Directions for this task
Scan the entries for the word "dropdown" and report how many lines contain it, as a number with no other words.

Task material
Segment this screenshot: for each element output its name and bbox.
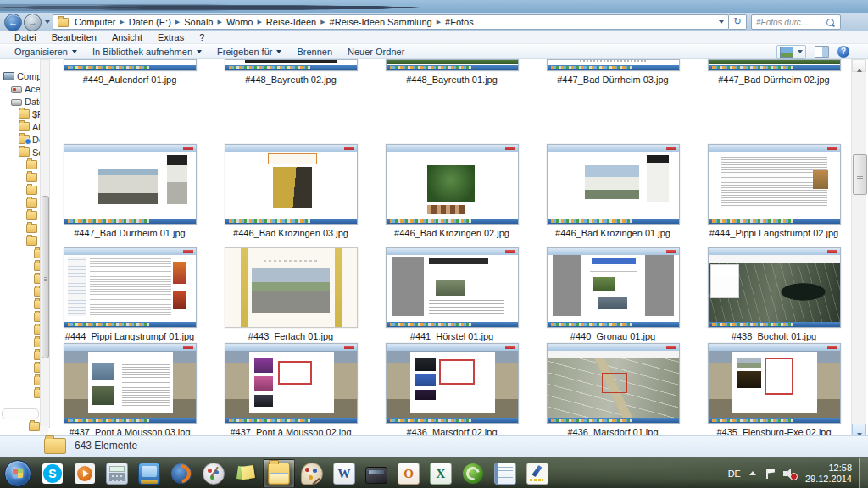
file-item[interactable]: #448_Bayreuth 02.jpg	[210, 59, 371, 85]
taskbar-remote-viewer[interactable]	[134, 460, 164, 487]
file-item[interactable]: #447_Bad Dürrheim 02.jpg	[693, 59, 851, 85]
organisieren-button[interactable]: Organisieren	[7, 46, 85, 58]
file-item[interactable]: #447_Bad Dürrheim 03.jpg	[532, 59, 693, 85]
file-item[interactable]: #448_Bayreuth 01.jpg	[371, 59, 532, 85]
tree-item[interactable]	[2, 324, 41, 336]
tree-item[interactable]	[2, 336, 41, 349]
menu-item[interactable]: ?	[192, 32, 212, 42]
breadcrumb-item[interactable]: #Fotos	[442, 17, 476, 27]
search-input[interactable]: #Fotos durc...	[752, 18, 826, 27]
search-box[interactable]: #Fotos durc...	[751, 14, 841, 30]
file-item[interactable]: #436_Marsdorf 01.jpg	[532, 343, 693, 436]
scroll-up-button[interactable]	[852, 59, 866, 72]
file-item[interactable]: #441_Hörstel 01.jpg	[371, 247, 532, 341]
menu-item[interactable]: Ansicht	[104, 32, 150, 42]
taskbar-scanner[interactable]	[361, 460, 392, 487]
taskbar-photo-gallery[interactable]	[198, 460, 229, 487]
action-center-icon[interactable]	[766, 469, 775, 479]
menu-item[interactable]: Extras	[150, 32, 192, 42]
breadcrumb-separator-icon[interactable]: ▶	[118, 19, 125, 25]
tree-item[interactable]	[2, 197, 41, 209]
file-item[interactable]: #440_Gronau 01.jpg	[532, 247, 693, 341]
file-item[interactable]: #449_Aulendorf 01.jpg	[51, 59, 210, 85]
tree-scrollbar-thumb[interactable]	[42, 196, 49, 358]
tree-item[interactable]: Date	[2, 95, 41, 108]
freigeben-für-button[interactable]: Freigeben für	[209, 46, 289, 58]
file-item[interactable]: #443_Ferlach 01.jpg	[210, 247, 371, 341]
taskbar-skype[interactable]: S	[37, 460, 68, 487]
brennen-button[interactable]: Brennen	[289, 46, 340, 58]
taskbar-media-player[interactable]	[70, 460, 100, 487]
tree-item[interactable]	[2, 362, 41, 374]
tree-item[interactable]: Ace	[2, 82, 41, 95]
tree-item[interactable]	[2, 184, 41, 197]
tree-item[interactable]	[2, 298, 41, 311]
menu-item[interactable]: Datei	[7, 32, 44, 42]
tree-item[interactable]: Comp	[2, 69, 41, 82]
tree-item[interactable]	[2, 273, 41, 286]
tree-item[interactable]	[2, 374, 41, 387]
tree-horizontal-scrollbar[interactable]	[2, 408, 39, 419]
language-indicator[interactable]: DE	[728, 469, 741, 479]
folder-icon[interactable]	[29, 422, 40, 431]
hidden-icons-button[interactable]	[749, 471, 756, 475]
taskbar-word[interactable]: W	[329, 460, 359, 487]
tree-item[interactable]	[2, 222, 41, 235]
tree-item[interactable]: $R	[2, 108, 41, 120]
clock[interactable]: 12:58 29.12.2014	[805, 463, 852, 485]
file-item[interactable]: #437_Pont à Mousson 02.jpg	[210, 343, 371, 436]
menu-item[interactable]: Bearbeiten	[44, 32, 104, 42]
tree-item[interactable]: So	[2, 146, 41, 158]
scroll-down-button[interactable]	[852, 424, 866, 436]
file-item[interactable]: #438_Bocholt 01.jpg	[693, 247, 851, 341]
refresh-button[interactable]: ↻	[729, 14, 747, 30]
tree-item[interactable]: Al	[2, 120, 41, 133]
file-item[interactable]: #446_Bad Krozingen 02.jpg	[371, 144, 532, 238]
recent-pages-dropdown-icon[interactable]	[45, 20, 50, 24]
tree-item[interactable]	[2, 235, 41, 247]
view-dropdown-icon[interactable]	[798, 50, 803, 53]
file-item[interactable]: #435_Flensburg-Exe 02.jpg	[693, 343, 851, 436]
background-window-titlebar[interactable]	[0, 0, 868, 13]
file-item[interactable]: #446_Bad Krozingen 01.jpg	[532, 144, 693, 238]
tree-item[interactable]	[2, 158, 41, 171]
tree-item[interactable]	[2, 311, 41, 324]
tree-item[interactable]	[2, 209, 41, 222]
address-bar[interactable]: Computer▶Daten (E:)▶Sonalb▶Womo▶Reise-Id…	[53, 14, 729, 30]
breadcrumb-item[interactable]: Reise-Ideen	[264, 17, 319, 27]
tree-scrollbar[interactable]	[40, 59, 50, 428]
scrollbar-thumb[interactable]	[853, 154, 867, 195]
volume-icon[interactable]	[783, 469, 795, 479]
taskbar-calculator[interactable]	[102, 460, 132, 487]
breadcrumb-item[interactable]: #Reise-Ideen Sammlung	[327, 17, 435, 27]
breadcrumb-item[interactable]: Daten (E:)	[126, 17, 174, 27]
breadcrumb-separator-icon[interactable]: ▶	[319, 19, 326, 25]
breadcrumb-item[interactable]: Computer	[72, 17, 118, 27]
file-item[interactable]: #444_Pippi Langstrumpf 01.jpg	[51, 247, 210, 341]
file-item[interactable]: #437_Pont à Mousson 03.jpg	[51, 343, 210, 436]
taskbar-explorer[interactable]	[263, 459, 295, 488]
file-item[interactable]: #446_Bad Krozingen 03.jpg	[210, 144, 371, 238]
taskbar-outlook[interactable]: O	[393, 460, 424, 487]
breadcrumb-item[interactable]: Sonalb	[181, 17, 215, 27]
taskbar-pen-tool[interactable]	[522, 460, 553, 487]
address-dropdown-icon[interactable]	[719, 20, 724, 24]
vertical-scrollbar[interactable]	[851, 59, 866, 436]
start-button[interactable]	[4, 460, 31, 487]
tree-item[interactable]	[2, 286, 41, 298]
taskbar-excel[interactable]: X	[426, 460, 456, 487]
taskbar-firefox[interactable]	[166, 460, 197, 487]
tree-item[interactable]	[2, 171, 41, 184]
taskbar-sticky-notes[interactable]	[231, 460, 261, 487]
breadcrumb-item[interactable]: Womo	[224, 17, 256, 27]
tree-item[interactable]	[2, 387, 41, 400]
taskbar-notepad[interactable]	[490, 460, 520, 487]
help-button[interactable]: ?	[837, 46, 849, 58]
tree-item[interactable]	[2, 349, 41, 362]
change-view-button[interactable]	[776, 45, 806, 59]
show-desktop-button[interactable]	[859, 458, 868, 488]
file-item[interactable]: #436_Marsdorf 02.jpg	[371, 343, 532, 436]
breadcrumb-separator-icon[interactable]: ▶	[255, 19, 263, 25]
tree-item[interactable]	[2, 247, 41, 260]
back-button[interactable]: ←	[4, 14, 22, 31]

Completed task
3